* TASK GOAL:
How many lines in the entries below include the word "biển"? Respond with the number only.

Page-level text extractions
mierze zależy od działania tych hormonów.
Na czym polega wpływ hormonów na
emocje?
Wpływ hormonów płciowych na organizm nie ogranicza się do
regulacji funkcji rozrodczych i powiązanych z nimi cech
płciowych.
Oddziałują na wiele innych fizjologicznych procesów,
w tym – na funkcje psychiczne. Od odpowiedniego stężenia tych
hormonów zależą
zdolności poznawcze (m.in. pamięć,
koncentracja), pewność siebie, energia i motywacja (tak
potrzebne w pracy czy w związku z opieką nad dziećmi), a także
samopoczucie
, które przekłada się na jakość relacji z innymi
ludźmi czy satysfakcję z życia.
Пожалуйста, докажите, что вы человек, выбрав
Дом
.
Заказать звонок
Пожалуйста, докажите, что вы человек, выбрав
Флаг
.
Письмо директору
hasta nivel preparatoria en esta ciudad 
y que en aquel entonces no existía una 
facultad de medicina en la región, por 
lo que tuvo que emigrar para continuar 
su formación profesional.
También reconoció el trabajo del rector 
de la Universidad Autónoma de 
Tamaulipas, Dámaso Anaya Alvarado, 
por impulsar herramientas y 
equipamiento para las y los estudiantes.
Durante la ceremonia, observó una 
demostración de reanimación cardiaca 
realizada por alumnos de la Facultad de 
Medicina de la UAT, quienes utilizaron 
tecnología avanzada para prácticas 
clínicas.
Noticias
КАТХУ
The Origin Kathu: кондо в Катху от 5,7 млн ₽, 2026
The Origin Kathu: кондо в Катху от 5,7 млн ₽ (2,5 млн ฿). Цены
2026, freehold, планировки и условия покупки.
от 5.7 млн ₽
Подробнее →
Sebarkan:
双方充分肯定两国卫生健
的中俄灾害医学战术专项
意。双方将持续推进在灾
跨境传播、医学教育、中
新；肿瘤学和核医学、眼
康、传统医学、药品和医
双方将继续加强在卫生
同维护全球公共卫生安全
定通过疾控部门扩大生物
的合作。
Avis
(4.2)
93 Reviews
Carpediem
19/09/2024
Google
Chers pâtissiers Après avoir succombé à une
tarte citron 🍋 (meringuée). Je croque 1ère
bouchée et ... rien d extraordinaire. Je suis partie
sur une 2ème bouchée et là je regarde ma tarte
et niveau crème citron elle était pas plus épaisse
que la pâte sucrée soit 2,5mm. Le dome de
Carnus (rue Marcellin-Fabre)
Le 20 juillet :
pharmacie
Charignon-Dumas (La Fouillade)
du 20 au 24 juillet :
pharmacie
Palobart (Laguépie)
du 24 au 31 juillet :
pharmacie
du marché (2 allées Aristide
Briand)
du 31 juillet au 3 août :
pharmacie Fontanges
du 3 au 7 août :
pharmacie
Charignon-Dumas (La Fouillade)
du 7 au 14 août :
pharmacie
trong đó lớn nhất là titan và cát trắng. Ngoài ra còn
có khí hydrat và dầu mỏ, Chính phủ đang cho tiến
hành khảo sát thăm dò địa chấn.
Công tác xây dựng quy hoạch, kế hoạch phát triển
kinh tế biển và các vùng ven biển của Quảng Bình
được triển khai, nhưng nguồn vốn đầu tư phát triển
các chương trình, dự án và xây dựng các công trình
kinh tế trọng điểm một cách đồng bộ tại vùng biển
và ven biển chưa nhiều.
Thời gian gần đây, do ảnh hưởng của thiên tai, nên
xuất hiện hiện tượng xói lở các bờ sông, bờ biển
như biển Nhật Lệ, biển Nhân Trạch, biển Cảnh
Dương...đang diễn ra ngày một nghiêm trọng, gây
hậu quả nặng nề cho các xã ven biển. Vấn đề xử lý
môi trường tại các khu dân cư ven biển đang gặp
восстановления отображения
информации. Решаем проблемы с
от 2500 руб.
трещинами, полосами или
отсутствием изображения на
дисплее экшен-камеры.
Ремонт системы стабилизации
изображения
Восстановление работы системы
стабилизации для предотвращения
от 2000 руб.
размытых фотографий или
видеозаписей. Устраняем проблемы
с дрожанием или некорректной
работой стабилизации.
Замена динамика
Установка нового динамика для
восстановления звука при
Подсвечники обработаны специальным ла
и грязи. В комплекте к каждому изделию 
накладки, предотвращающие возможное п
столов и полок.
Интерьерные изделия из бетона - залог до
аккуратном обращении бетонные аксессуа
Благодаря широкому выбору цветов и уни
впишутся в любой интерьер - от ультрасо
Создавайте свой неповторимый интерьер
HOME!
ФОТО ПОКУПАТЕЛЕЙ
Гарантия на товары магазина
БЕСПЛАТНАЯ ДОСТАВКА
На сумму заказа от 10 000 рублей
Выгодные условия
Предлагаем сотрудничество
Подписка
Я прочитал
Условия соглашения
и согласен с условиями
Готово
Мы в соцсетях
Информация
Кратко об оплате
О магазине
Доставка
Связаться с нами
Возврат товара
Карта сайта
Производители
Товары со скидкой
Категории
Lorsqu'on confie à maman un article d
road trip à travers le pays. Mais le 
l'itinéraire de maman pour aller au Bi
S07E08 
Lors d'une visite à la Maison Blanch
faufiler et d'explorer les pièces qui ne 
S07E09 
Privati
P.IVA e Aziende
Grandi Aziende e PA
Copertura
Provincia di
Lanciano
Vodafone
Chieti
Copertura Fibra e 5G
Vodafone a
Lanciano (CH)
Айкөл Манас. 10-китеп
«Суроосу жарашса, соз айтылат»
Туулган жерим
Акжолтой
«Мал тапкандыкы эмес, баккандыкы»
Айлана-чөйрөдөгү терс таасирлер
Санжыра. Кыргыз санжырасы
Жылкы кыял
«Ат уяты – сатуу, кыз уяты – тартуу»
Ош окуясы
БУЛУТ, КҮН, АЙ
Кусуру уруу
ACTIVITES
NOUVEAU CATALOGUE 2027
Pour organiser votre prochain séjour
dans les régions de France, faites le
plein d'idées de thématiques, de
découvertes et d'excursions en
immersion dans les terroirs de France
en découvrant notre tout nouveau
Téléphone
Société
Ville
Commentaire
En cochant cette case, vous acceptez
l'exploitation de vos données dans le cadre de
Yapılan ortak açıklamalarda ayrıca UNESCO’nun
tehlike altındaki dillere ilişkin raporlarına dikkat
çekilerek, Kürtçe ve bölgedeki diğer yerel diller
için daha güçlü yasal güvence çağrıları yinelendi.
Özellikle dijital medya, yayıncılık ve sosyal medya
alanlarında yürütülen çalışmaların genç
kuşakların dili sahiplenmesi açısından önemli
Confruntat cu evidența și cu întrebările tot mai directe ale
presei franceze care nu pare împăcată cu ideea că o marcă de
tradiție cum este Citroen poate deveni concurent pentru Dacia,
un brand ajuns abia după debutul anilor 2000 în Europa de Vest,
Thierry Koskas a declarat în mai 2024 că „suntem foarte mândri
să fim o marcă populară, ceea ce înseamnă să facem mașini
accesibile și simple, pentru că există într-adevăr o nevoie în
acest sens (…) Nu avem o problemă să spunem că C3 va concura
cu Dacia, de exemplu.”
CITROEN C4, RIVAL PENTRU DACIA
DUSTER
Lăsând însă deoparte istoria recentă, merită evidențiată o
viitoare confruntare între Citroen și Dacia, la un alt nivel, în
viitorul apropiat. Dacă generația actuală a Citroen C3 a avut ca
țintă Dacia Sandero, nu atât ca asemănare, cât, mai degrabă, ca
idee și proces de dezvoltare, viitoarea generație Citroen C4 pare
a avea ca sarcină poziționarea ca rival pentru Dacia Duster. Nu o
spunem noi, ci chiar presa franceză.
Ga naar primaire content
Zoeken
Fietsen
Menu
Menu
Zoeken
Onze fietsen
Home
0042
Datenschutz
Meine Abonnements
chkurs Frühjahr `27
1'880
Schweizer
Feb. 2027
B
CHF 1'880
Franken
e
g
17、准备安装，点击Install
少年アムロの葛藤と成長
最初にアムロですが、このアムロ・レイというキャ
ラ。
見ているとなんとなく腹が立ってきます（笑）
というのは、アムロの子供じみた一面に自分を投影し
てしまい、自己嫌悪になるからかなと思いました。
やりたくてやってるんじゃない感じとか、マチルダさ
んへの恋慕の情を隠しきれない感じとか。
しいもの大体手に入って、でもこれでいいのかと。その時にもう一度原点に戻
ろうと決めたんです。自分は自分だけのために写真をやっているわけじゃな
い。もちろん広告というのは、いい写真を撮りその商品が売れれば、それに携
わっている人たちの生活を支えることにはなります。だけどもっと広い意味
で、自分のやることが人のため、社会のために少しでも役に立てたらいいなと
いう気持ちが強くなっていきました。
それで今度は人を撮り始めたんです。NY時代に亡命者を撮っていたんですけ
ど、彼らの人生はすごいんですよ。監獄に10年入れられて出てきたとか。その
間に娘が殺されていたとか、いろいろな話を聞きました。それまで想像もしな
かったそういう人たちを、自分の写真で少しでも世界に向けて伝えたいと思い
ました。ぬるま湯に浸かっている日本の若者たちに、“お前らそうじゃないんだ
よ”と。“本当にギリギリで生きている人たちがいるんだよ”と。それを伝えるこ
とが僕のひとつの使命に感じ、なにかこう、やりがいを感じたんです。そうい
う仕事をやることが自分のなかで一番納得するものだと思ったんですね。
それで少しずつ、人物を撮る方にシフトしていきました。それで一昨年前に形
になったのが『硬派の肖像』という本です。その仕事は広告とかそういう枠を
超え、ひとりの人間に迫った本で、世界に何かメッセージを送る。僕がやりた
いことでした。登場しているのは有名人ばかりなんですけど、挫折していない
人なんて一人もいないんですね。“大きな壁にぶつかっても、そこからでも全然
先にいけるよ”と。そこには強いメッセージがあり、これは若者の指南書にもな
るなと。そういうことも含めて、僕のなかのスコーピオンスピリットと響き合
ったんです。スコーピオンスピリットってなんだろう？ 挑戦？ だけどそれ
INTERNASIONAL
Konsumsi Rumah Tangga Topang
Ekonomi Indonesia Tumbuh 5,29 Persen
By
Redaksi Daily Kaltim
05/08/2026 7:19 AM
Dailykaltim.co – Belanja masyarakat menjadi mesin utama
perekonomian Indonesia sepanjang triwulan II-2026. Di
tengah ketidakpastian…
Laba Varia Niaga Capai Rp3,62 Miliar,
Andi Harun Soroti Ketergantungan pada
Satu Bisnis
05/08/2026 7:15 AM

* ANSWER TO THE PROBLEM:
7